Like Common, Quarters failed despite its success in raising venture capital. Medici Living Group raised $300 million for its German subsidiary to fund U.S. expansion in 2019.
“Venture capital doesn’t work well in real estate because we see demand growing very rapidly in 10 or 15 different markets,” Starostin said. “So I think these companies are failing because they’re being asked to be in so many different markets. It’s growing too fast, and that’s hard to do in real estate.”
Clara Arroyave is the CEO of Co-Living Cashflow, a platform for buying, selling and investing in co-living properties. While she said she was disturbed by the news about Common earlier this month, she also said it wasn’t surprising given the amount of money invested in the company’s expansion.
“When you raise venture capital, you’re under pressure to grow and deliver quickly,” said Arroyave, who founded and ran a co-living company in Boston that folded during the pandemic. “A lot of times you’re forced to expand room count, demand or market, and you’re growing without profitability or with very high overhead costs.”
Starostatin tells us that unlike other well-known competitors that have stalled wealth The Outpost chose to focus its operations and expansion plans in New York, where they already had an established staff and marketing network.

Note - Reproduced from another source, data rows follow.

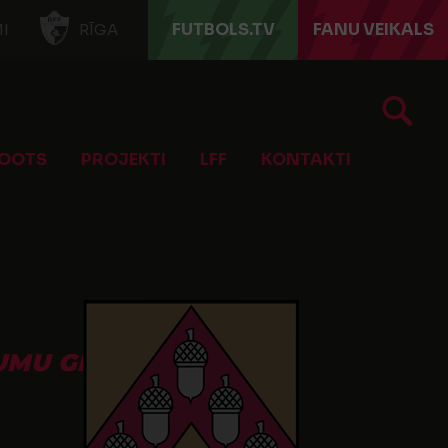
FUTBOLS.TV
FANU VEIKALS
I
RĪGA
OOTS
PROJEKTI
LFF
KONTAKTI
MU GRUPA U-14 2025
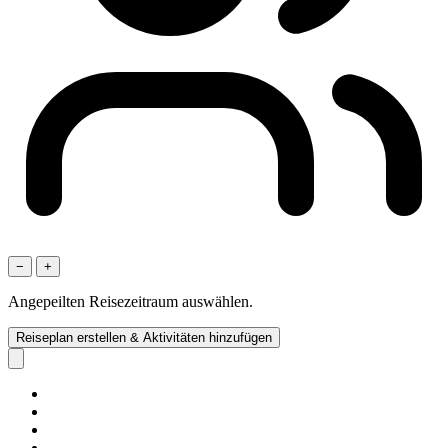
−
+
Angepeilten Reisezeitraum auswählen.
Reiseplan erstellen & Aktivitäten hinzufügen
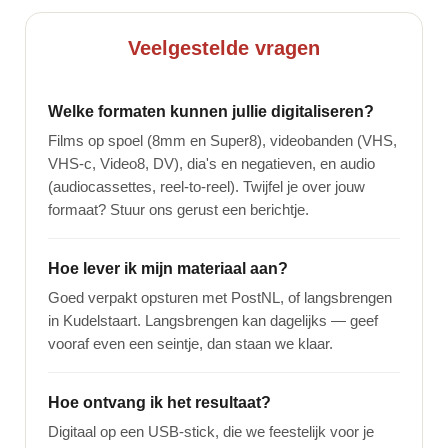
Veelgestelde vragen
Welke formaten kunnen jullie digitaliseren?
Films op spoel (8mm en Super8), videobanden (VHS,
VHS-c, Video8, DV), dia's en negatieven, en audio
(audiocassettes, reel-to-reel). Twijfel je over jouw
formaat? Stuur ons gerust een berichtje.
Hoe lever ik mijn materiaal aan?
Goed verpakt opsturen met PostNL, of langsbrengen
in Kudelstaart. Langsbrengen kan dagelijks — geef
vooraf even een seintje, dan staan we klaar.
Hoe ontvang ik het resultaat?
Digitaal op een USB-stick, die we feestelijk voor je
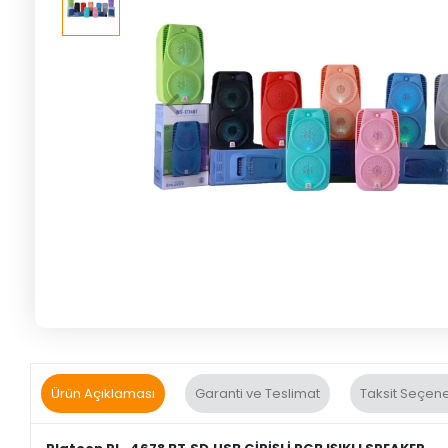
Ürün Açıklaması
Garanti ve Teslimat
Taksit Seçene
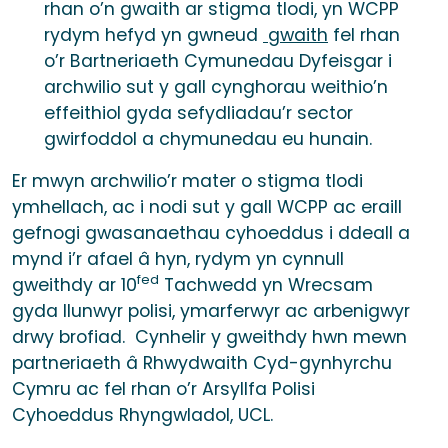
rhan o’n gwaith ar stigma tlodi, yn WCPP
rydym hefyd yn gwneud
gwaith
fel rhan
o’r Bartneriaeth Cymunedau Dyfeisgar i
archwilio sut y gall cynghorau weithio’n
effeithiol gyda sefydliadau’r sector
gwirfoddol a chymunedau eu hunain.
Er mwyn archwilio’r mater o stigma tlodi
ymhellach, ac i nodi sut y gall WCPP ac eraill
gefnogi gwasanaethau cyhoeddus i ddeall a
mynd i’r afael â hyn, rydym yn cynnull
fed
gweithdy ar 10
Tachwedd yn Wrecsam
gyda llunwyr polisi, ymarferwyr ac arbenigwyr
drwy brofiad. Cynhelir y gweithdy hwn mewn
partneriaeth â Rhwydwaith Cyd-gynhyrchu
Cymru ac fel rhan o’r Arsyllfa Polisi
Cyhoeddus Rhyngwladol, UCL.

The pandemic has been a severe test of that model, with some of the largest operators closing their doors as many potential tenants gave up on close-quarters living arrangements with strangers. When Quarters folded, the company was operating approximately 3,000 units and was developing an additional 1,500 units. WeWork’s co-living arm WeLive also went bankrupt in 2021, as did The Collective, a UK-based company that owned nearly 100,000 apartments when it declared bankruptcy.
In addition to the pandemic, expansion issues and high interest rates, co-living companies must contend with more specific issues facing their relatively new approach to housing. Many companies are promoting themselves less as traditional hosts and more as platforms that connect people with available rooms. Potential renters don’t have to worry about finding roommates to rent an entire apartment or a year’s lease. Rooms are rented individually and people usually stay for only a few months. But this fluid, hands-off approach can cause problems in some cases.

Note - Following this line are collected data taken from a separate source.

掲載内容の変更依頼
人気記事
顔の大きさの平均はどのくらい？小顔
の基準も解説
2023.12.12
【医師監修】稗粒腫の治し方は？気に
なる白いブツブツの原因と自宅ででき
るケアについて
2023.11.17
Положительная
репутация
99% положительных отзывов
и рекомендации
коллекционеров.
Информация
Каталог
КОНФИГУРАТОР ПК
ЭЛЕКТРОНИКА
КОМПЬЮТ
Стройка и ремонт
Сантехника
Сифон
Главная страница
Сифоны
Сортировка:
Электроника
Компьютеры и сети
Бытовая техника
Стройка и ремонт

2022, daily beast Some tenants at Common Living properties complained to the company about safety issues, poor maintenance and potential dangers to residents living on site, the report said. A tenant posted in an apartment group chat that he planned to set the building on fire, but residents cited in the article reported that Common’s response team failed to communicate or handle the situation in an appropriate or timely manner.
However, despite the closure of Common and other competitors, Co-Living Cashflow’s Arroyave and Outpost Club’s Starostin said they believe the business model will survive. Although its progress has been fitful, the core of the co-living concept is flexibility and easy access to housing, which there is sufficient demand among young renters.
“Young people can’t afford rent, and the fundamentals of housing — in New York, Boston, Los Angeles — those numbers are not going to change dramatically anytime soon,” Arroyave said. “But for co-living to stay strong, the question is, What parts of the business model aren’t working?”
“The move already exists,” Starostin said. “I don’t think it’s going anywhere. It’s just a matter of who is going to grow in this market, but the market itself is there.